Stasiun ini terletak di Distrik Yuzhong dan merupakan bagian dari Chongqing Rail Transit Jalur 2 yang telah beroperasi sejak tahun 2004.

Stasiun Liziba terletak di lantai 6–8 gedung hunian 19 lantai, menggunakan peralatan peredam kebisingan untuk mengisolasi kebisingan stasiun dari hunian di sekitarnya.

Keunikan ini menjadi daya tarik utama bagi wisatawan, termasuk rombongan Kaltim Post yang sangat antusias mengabadikan momen ketika kereta melintas di dalam bangunan.

Baca Juga :  Setelah Belasan Tahun Johny Tangkere Pimpin Urusan Perizinan di Kotim (1)

Meskipun cuaca lagi gerimis, tidak menghalangi rombongan untuk menyaksikan kereta lewat. ”Ini benar-benar luar biasa! Saya sering melihatnya di video, tetapi menyaksikan langsung bagaimana sistem transportasi modern bisa beradaptasi dengan tata kota seperti ini adalah pengalaman yang mengesankan,” ujar salah satu peserta dengan penuh kekaguman.

Liziba LRT Station merupakan contoh inovasi luar biasa dalam perencanaan kota.
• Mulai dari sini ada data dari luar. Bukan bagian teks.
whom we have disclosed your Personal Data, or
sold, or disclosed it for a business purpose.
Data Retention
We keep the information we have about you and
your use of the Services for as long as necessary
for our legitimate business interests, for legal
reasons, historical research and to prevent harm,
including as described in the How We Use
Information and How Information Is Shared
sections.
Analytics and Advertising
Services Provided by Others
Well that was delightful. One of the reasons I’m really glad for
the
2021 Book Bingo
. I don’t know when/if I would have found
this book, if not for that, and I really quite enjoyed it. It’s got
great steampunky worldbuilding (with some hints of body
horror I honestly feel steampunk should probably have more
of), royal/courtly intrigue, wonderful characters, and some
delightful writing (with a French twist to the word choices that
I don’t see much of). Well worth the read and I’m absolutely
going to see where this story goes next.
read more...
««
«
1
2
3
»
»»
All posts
Chongqing, sebagai kota berbukit dengan ruang terbatas, harus mencari solusi kreatif untuk transportasi publik.

Jalur kereta ini dibangun di dalam gedung sebagai bentuk efisiensi penggunaan lahan, sekaligus menciptakan ikon wisata yang unik. Perjalanan dengan kereta ini memberikan pengalaman menarik karena para penumpang dapat melihat pemandangan kota dari sudut yang berbeda, dengan latar belakang gedung pencakar langit yang berdiri di antara lembah-lembah hijau.
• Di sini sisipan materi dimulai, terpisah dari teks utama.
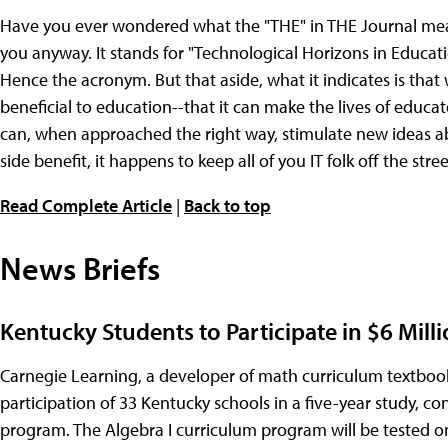
Have you ever wondered what the "THE" in THE Journal means? 
you anyway. It stands for "Technological Horizons in Educatio
Hence the acronym. But that aside, what it indicates is that
beneficial to education--that it can make the lives of educator
can, when approached the right way, stimulate new ideas ab
side benefit, it happens to keep all of you IT folk off the street
Read Complete Article
|
Back to top
News Briefs
Kentucky Students to Participate in $6 Mill
Carnegie Learning, a developer of math curriculum textboo
participation of 33 Kentucky schools in a five-year study, c
program. The Algebra I curriculum program will be tested on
Perjalanan berikutnya berlanjut ke Ciqikou Ancient Town. Berjarak sekitar 45 menit dari Liziba LRT. Sepanjang perjalanan, pemandangan gedung-gedung pencakar langit yang berdiri di atas perbukitan khas Chongqing menjadi daya tarik tersendiri.

Setibanya di Ciqikou, suasana khas kota tua langsung terasa. Kawasan ini masih mempertahankan arsitektur khas dari Dinasti Ming dan Qing, dengan jalanan berbatu yang sempit dan rumah-rumah tradisional yang kini dialihfungsikan sebagai toko suvenir, kedai teh, serta restoran yang menjual makanan khas Chongqing.

Aroma teh hijau dan rempah-rempah memenuhi udara. Menciptakan pengalaman wisata yang autentik. Beberapa peserta mencoba berbagai kuliner lokal, seperti mala tofu yang memiliki rasa pedas khas Sichuan serta kue wijen yang manis legit.

Tempat ini dahulu merupakan bekas pelabuhan bisnis yang ramai pada masa Dinasti Qing dan Ming, menjadikannya salah satu pusat perdagangan penting di Chongqing.